People do a lot of stuff for a lot of nonsense reasons, doesn't mean that's the best way to approach things. The JS/TS ecosystem seems extra easy to fall into cargo culting too.
Yes, you have to waste time handwriting it and making sure that you actually wrote a proper binding. Then you also probably need to deal with API versioning. All of this goes away with server actions.
"Vibe coding" as a concept is a fun joke, not a workflow you employ for doing serious engineering. It was a tiny experiment that somehow people thought was a suggested way of developing software, which obviously it isn't. Read the code yourself, otherwise it'll be really hard to call yourself any sort of engineer.

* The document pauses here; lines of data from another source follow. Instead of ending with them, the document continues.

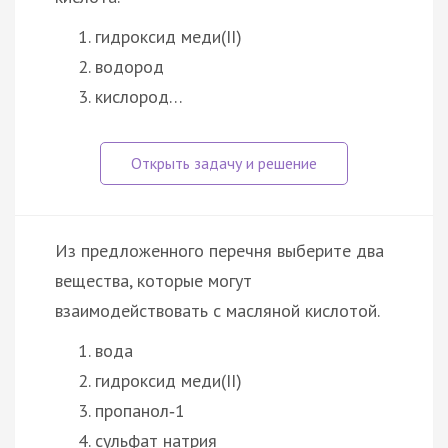
гидроксид меди(II)
водород
кислород…
Из предложенного перечня выберите два
вещества, которые могут
взаимодействовать с масляной кислотой.
вода
гидроксид меди(II)
пропанол‑1
сульфат натрия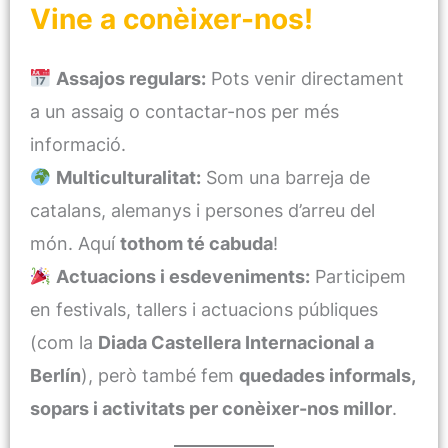
Vine a conèixer-nos!
Assajos regulars:
Pots venir directament
a un assaig o contactar-nos per més
informació.
Multiculturalitat:
Som una barreja de
catalans, alemanys i persones d’arreu del
món. Aquí
tothom té cabuda
!
Actuacions i esdeveniments:
Participem
en festivals, tallers i actuacions públiques
(com la
Diada Castellera Internacional a
Berlín
), però també fem
quedades informals,
sopars i activitats per conèixer-nos millor
.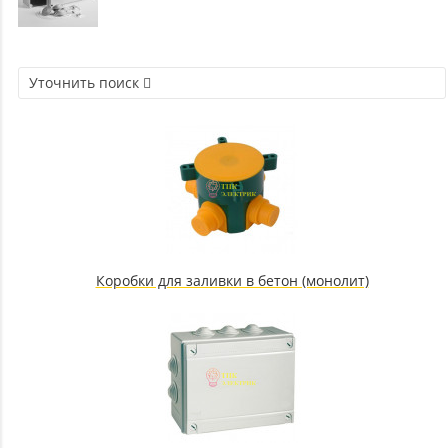
Уточнить поиск
Коробки для заливки в бетон (монолит)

> Well I guess making Next.js apps isn't really "serious engineering"
Where did I say that?
> I do read the code but I barely write any code by hand.
Right, so you use the words "vibe coding" yet you don't actually understand the concept? A lot of things make sense now. The description "vibe coding" is explicitly about "programming" with a LLM without reading or writing any code at all, for any purpose. If you read the code, you're not really vibe coding as originally described by Karpathy.
You replied to a comment that says "Yep, Next.js has the best support for vibe coding."
> Right, so you use the words "vibe coding" yet you don't actually understand the concept? A lot of things make sense now.
You can stop arguing that if one glances at the code one is no longer vibe coding, because in practice by looking at the code or even the LLM's thoughts you can catch things you don't want early.
Use another language where async isn't painful then? Since it's the backend, you have 100% control over what stack to chose, unless some other requirement gets in the way. And no, async isn't "the default" in at least JavaScript, not sure where you'd get that from.
It is the default in a sense that most libraries and increasingly many stdlib functions and even core language features require it. E.g. dynamic import() is async-only.
The whole selling point for me was that deno was node without the bullshit and baggage, but they dropped that and basically just turned it into node with built in typescript support and a few other minor things like the permissions.
Similar story with bun.sh - node backwards compatibility (although not using V8).
Does anyone know of a server-side typescript scripting engine that is not trying to be backwards compatible with node?